God help you, Virginia, because I'll kill you.

"Where is he?" she said, and looked up at the clock. "It's almost seven-thirty. Isn't he supposed to report back here?"

"Yes," Byrnes said.

"Then where the hell is he?" She slammed her left fist down on the desk top. Hawes watched. The bottle of nitro, jarred, did not explode.

It's water, Hawes thought. Goddamnit, it's water !

"Have you ever had to wait for anything, Marcia?" Virginia said to Teddy. "I feel as if I've been in this squadroom all my life."

Teddy watched the woman, expressionless.

"You ro'n bitch," Angelica Gomez said. "You should wait in Hell , you dirtee bitch."

"She's angry," Virginia said, smiling. "The Spanish onion is angry. Take it easy, Chiquita. Just think, your name'll be in the newspapers tomorrow."

"An' your name, too," Angelica said. "An' maybe it be in the dead columns."

"I doubt that," Virginia said, and all humor left her face and her eyes. "The newspapers will…" She stopped. "The newspapers," she said, and this time she said the words with the tone of discovery. Hawes watched the discovery claim her face, watched as she stirred her memory. Her eyes were beginning to narrow.

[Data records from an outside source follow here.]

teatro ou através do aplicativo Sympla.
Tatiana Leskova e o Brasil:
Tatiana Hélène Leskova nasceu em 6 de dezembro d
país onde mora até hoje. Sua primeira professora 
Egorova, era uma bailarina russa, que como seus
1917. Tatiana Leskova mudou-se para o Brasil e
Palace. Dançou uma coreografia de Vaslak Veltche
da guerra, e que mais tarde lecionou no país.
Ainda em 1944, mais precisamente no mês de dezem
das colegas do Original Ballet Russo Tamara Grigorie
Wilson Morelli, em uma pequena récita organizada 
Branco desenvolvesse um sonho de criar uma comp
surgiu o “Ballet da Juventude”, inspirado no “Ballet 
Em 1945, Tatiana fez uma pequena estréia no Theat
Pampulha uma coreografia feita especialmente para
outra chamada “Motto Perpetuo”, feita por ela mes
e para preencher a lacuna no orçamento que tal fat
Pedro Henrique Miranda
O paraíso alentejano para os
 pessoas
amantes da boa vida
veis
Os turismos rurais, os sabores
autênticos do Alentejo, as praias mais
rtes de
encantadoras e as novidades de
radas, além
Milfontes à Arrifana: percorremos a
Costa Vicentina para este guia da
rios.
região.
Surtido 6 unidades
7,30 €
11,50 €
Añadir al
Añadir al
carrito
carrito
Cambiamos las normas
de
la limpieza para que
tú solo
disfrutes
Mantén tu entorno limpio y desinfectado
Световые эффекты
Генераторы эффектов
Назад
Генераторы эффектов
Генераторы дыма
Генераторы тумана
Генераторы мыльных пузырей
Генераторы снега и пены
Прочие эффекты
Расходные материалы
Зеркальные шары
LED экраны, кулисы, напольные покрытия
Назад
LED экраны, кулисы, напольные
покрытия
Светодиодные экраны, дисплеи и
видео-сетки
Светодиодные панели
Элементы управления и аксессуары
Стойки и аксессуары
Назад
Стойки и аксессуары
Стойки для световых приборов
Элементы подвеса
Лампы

"I remember reading a story about Carella," she said. "In one of the newspapers. The time he got shot. It mentioned that his wife…" She paused. "His wife was a deaf mute!" she said, and she turned glaring eyes on Teddy. "What about it, Marcia Franklin? What about it?"

Teddy did not move.

"What are you doing here?" Virginia said. She had begun rising. "Are you Marcia Franklin, come to report a burglary? Or are you Mrs. Steve Carella? Which? Answer me!"

Again Teddy shook her head.

Virginia was standing now, her attention riveted to Teddy. Slowly, she came around the desk, sliding along its edge, ignoring the bottle on its top completely. It was as if, having found someone she believed to be related to Carella, her wait was nearing an end. It was as if — should this woman be Carella's wife — she could now truly begin to vent her spleen. Her decision showed on her face. The hours of waiting, the impatience of the ordeal, the necessity for having to deal with other people while her real quarry delayed his entrance showed in the gleam of her eyes and the hard set of her mouth. As she approached Teddy Carella, Hawes knew instinctively that she would inflict upon her the same — if not worse — punishment that Meyer Meyer had suffered.